YOUR TASK »
Extract the lines from the first line of the records below through the line containing "pre-recession levels, job", inclusive, and reproduce them exactly as written.

ENTRIES PROVIDED »
═══
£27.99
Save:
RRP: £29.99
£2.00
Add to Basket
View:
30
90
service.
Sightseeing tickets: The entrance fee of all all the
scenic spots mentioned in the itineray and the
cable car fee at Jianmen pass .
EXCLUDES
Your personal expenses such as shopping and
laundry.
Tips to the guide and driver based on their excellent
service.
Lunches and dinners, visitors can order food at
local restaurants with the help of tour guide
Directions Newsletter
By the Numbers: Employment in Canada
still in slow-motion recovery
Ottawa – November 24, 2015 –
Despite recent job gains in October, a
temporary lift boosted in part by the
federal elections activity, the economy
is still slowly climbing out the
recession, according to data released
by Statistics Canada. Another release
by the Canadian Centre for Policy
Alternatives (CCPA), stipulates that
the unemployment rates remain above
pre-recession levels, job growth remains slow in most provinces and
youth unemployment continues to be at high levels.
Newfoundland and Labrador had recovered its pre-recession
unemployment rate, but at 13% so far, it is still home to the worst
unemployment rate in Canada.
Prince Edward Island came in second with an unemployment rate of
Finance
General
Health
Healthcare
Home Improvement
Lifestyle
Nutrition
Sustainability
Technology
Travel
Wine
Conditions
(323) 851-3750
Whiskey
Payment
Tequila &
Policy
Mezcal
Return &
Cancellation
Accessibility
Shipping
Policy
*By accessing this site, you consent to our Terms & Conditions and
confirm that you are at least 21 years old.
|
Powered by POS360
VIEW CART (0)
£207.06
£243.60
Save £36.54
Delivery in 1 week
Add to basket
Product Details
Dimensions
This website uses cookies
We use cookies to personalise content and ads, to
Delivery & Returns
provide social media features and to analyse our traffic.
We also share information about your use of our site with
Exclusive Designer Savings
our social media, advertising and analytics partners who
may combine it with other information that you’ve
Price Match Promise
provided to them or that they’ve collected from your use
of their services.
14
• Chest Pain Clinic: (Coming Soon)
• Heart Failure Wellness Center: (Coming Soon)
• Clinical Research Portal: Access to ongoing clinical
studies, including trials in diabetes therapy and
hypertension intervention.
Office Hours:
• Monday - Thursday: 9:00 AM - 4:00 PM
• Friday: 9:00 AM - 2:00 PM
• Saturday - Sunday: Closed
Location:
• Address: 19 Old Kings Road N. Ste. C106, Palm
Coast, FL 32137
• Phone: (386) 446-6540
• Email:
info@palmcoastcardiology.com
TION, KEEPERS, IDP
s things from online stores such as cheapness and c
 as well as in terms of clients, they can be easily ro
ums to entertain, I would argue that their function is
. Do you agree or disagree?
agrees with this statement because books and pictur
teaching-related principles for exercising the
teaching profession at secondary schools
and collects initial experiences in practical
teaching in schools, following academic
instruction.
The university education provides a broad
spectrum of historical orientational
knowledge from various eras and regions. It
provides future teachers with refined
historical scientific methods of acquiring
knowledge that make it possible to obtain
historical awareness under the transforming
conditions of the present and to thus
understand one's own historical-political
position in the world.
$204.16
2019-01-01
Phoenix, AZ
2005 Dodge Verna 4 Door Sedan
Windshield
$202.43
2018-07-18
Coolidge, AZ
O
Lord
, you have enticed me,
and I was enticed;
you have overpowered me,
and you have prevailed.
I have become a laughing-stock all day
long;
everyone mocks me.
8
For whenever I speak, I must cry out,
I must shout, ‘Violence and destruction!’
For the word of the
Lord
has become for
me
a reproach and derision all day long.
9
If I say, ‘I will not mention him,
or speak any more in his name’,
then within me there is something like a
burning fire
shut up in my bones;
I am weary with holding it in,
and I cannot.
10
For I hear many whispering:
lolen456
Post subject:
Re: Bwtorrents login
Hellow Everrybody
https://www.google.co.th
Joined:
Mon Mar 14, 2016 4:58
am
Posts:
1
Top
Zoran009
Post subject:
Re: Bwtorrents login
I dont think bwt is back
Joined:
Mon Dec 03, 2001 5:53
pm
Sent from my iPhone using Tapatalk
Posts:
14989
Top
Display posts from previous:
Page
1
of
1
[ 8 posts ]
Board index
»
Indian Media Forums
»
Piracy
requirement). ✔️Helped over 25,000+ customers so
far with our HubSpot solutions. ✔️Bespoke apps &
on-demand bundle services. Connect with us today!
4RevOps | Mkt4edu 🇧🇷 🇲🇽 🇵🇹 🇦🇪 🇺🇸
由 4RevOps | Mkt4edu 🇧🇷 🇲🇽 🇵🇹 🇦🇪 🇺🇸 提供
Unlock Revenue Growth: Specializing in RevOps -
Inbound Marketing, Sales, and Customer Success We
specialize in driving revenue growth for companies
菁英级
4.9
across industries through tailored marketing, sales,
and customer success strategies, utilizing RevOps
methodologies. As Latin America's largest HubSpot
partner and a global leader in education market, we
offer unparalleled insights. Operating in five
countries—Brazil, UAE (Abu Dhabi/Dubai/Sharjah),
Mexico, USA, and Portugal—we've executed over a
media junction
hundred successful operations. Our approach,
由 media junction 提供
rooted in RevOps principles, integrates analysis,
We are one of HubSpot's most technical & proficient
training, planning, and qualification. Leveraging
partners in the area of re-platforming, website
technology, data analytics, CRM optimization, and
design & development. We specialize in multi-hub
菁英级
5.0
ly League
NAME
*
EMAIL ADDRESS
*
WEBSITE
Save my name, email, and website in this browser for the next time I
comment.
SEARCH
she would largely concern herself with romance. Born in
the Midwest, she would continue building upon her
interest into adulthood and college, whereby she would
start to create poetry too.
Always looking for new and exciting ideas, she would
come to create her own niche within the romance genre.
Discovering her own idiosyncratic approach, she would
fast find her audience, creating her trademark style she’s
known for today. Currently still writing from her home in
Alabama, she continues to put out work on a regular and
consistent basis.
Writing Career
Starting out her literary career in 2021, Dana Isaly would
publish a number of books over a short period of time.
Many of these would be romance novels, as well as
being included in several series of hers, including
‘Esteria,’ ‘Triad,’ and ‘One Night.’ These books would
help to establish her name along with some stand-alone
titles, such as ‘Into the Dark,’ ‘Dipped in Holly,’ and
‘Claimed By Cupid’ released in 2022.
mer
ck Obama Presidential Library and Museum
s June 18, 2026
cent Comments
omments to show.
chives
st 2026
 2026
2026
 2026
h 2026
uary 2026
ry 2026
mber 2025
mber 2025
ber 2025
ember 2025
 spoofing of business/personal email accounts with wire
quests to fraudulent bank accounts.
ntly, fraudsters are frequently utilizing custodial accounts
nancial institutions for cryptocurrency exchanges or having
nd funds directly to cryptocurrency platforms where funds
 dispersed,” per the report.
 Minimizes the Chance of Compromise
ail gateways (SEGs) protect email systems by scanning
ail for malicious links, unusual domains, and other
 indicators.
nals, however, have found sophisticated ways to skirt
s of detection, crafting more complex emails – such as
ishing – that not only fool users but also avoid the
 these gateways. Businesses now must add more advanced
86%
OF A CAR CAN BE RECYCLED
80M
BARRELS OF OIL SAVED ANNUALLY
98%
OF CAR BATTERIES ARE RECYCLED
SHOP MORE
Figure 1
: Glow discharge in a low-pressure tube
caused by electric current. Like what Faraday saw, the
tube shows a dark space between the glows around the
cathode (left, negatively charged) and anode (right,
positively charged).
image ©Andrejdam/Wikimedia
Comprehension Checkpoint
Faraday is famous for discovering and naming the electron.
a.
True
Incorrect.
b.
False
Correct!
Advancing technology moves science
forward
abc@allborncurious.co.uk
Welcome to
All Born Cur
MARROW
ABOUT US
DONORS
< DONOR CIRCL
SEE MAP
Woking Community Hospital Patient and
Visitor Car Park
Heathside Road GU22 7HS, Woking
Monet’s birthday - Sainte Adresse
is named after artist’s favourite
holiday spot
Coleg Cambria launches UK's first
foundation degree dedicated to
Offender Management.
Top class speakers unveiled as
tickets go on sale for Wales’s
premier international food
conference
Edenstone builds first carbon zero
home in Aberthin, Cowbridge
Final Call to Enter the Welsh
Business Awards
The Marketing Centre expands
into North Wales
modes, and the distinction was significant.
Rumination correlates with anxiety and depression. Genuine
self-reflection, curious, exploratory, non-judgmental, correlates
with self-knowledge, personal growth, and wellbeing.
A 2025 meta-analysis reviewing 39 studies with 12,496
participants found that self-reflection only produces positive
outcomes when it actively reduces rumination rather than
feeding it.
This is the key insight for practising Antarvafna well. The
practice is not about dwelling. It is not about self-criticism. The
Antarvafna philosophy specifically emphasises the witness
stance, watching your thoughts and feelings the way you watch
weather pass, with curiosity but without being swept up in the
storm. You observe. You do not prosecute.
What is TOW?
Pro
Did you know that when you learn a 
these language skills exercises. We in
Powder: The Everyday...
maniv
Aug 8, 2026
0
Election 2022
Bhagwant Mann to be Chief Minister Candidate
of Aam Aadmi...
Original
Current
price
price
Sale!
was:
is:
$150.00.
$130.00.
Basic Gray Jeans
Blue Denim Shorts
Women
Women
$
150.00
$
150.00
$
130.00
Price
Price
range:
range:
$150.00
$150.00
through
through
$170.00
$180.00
═══
WRITTEN SOLUTION »
£27.99
Save:
RRP: £29.99
£2.00
Add to Basket
View:
30
90
service.
Sightseeing tickets: The entrance fee of all all the
scenic spots mentioned in the itineray and the
cable car fee at Jianmen pass .
EXCLUDES
Your personal expenses such as shopping and
laundry.
Tips to the guide and driver based on their excellent
service.
Lunches and dinners, visitors can order food at
local restaurants with the help of tour guide
Directions Newsletter
By the Numbers: Employment in Canada
still in slow-motion recovery
Ottawa – November 24, 2015 –
Despite recent job gains in October, a
temporary lift boosted in part by the
federal elections activity, the economy
is still slowly climbing out the
recession, according to data released
by Statistics Canada. Another release
by the Canadian Centre for Policy
Alternatives (CCPA), stipulates that
the unemployment rates remain above
pre-recession levels, job growth remains slow in most provinces and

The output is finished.